> [Page-level text extractions]
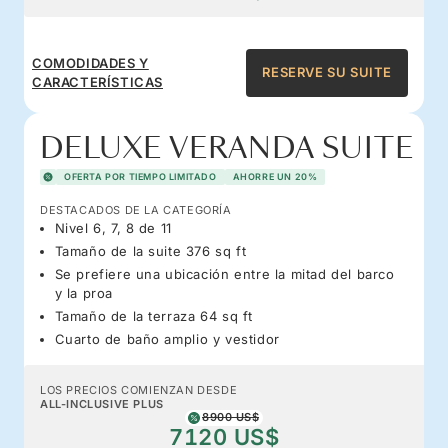
COMODIDADES Y
RESERVE SU SUITE
CARACTERÍSTICAS
DELUXE VERANDA SUITE
OFERTA POR TIEMPO LIMITADO
AHORRE UN 20%
DESTACADOS DE LA CATEGORÍA
Nivel 6, 7, 8 de 11
Tamaño de la suite 376 sq ft
Se prefiere una ubicación entre la mitad del barco
y la proa
Tamaño de la terraza 64 sq ft
Cuarto de baño amplio y vestidor
LOS PRECIOS COMIENZAN DESDE
ALL-INCLUSIVE PLUS
8900 US$
7120 US$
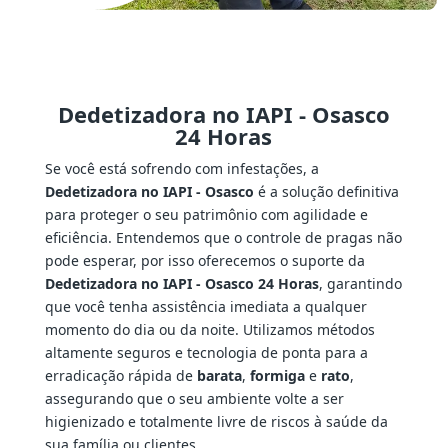
Dedetizadora no IAPI - Osasco
24 Horas
Se você está sofrendo com infestações, a
Dedetizadora no IAPI - Osasco
é a solução definitiva
para proteger o seu patrimônio com agilidade e
eficiência. Entendemos que o controle de pragas não
pode esperar, por isso oferecemos o suporte da
Dedetizadora no IAPI - Osasco 24 Horas
, garantindo
que você tenha assistência imediata a qualquer
momento do dia ou da noite. Utilizamos métodos
altamente seguros e tecnologia de ponta para a
erradicação rápida de
barata
,
formiga
e
rato
,
assegurando que o seu ambiente volte a ser
higienizado e totalmente livre de riscos à saúde da
sua família ou clientes.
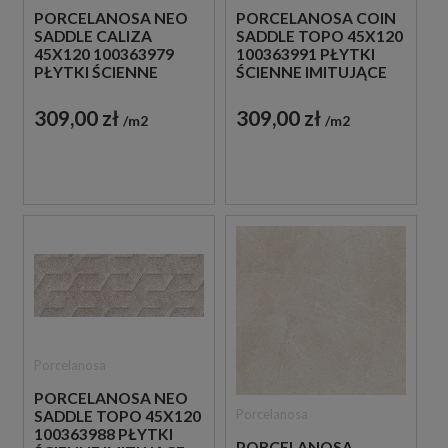
PORCELANOSA NEO
PORCELANOSA COIN
SADDLE CALIZA
SADDLE TOPO 45X120
45X120 100363979
100363991 PŁYTKI
PŁYTKI ŚCIENNE
ŚCIENNE IMITUJĄCE
IMITUJĄCE KAMIEŃ
KAMIEŃ
309,00 zł
309,00 zł
m2
m2
Porcelanosa
PORCELANOSA NEO
Porcelanosa
SADDLE TOPO 45X120
100363988 PŁYTKI
PORCELANOSA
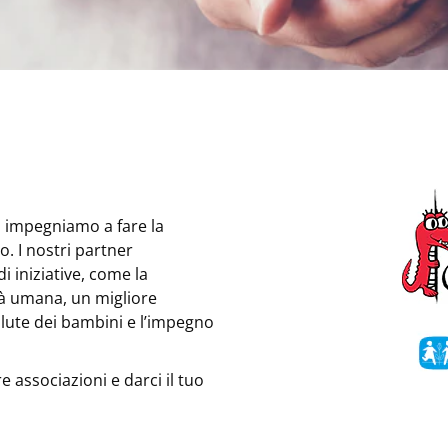
i impegniamo a fare la
o. I nostri partner
 iniziative, come la
tà umana, un migliore
salute dei bambini e l’impegno
e associazioni e darci il tuo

> [PROBLEM TO WORK ON] Leaving out the pictures, output each line above exactly as it is.

> [FINISHED EXERCISE]
COMODIDADES Y
RESERVE SU SUITE
CARACTERÍSTICAS
DELUXE VERANDA SUITE
OFERTA POR TIEMPO LIMITADO
AHORRE UN 20%
DESTACADOS DE LA CATEGORÍA
Nivel 6, 7, 8 de 11
Tamaño de la suite 376 sq ft
Se prefiere una ubicación entre la mitad del barco
y la proa
Tamaño de la terraza 64 sq ft
Cuarto de baño amplio y vestidor
LOS PRECIOS COMIENZAN DESDE
ALL-INCLUSIVE PLUS
8900 US$
7120 US$
Dedetizadora no IAPI - Osasco
24 Horas
Se você está sofrendo com infestações, a
Dedetizadora no IAPI - Osasco
é a solução definitiva
para proteger o seu patrimônio com agilidade e
eficiência. Entendemos que o controle de pragas não
pode esperar, por isso oferecemos o suporte da
Dedetizadora no IAPI - Osasco 24 Horas
, garantindo
que você tenha assistência imediata a qualquer
momento do dia ou da noite. Utilizamos métodos
altamente seguros e tecnologia de ponta para a
erradicação rápida de
barata
,
formiga
e
rato
,
assegurando que o seu ambiente volte a ser
higienizado e totalmente livre de riscos à saúde da
sua família ou clientes.
PORCELANOSA NEO
PORCELANOSA COIN
SADDLE CALIZA
SADDLE TOPO 45X120
45X120 100363979
100363991 PŁYTKI
PŁYTKI ŚCIENNE
ŚCIENNE IMITUJĄCE
IMITUJĄCE KAMIEŃ
KAMIEŃ
309,00 zł
309,00 zł
m2
m2
Porcelanosa
PORCELANOSA NEO
Porcelanosa
SADDLE TOPO 45X120
100363988 PŁYTKI
PORCELANOSA
i impegniamo a fare la
o. I nostri partner
 iniziative, come la
tà umana, un migliore
salute dei bambini e l’impegno
e associazioni e darci il tuo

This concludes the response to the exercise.